Omit the pictures. Print each entry below exactly.

Extracted page text data
= Beginning of Section =

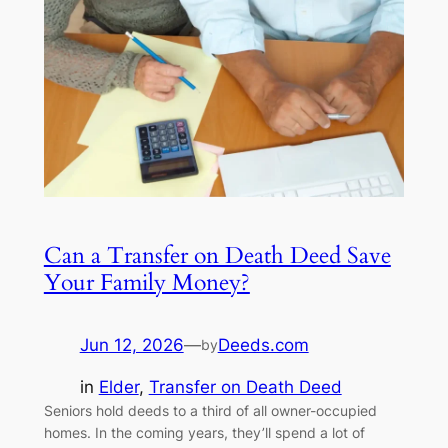
Can a Transfer on Death Deed Save
Your Family Money?
Jun 12, 2026
—
Deeds.com
by
in
Elder
, 
Transfer on Death Deed
Seniors hold deeds to a third of all owner-occupied
homes. In the coming years, they’ll spend a lot of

= End of Section =

YOUR SOLUTION –
Can a Transfer on Death Deed Save
Your Family Money?
Jun 12, 2026
—
Deeds.com
by
in
Elder
, 
Transfer on Death Deed
Seniors hold deeds to a third of all owner-occupied
homes. In the coming years, they’ll spend a lot of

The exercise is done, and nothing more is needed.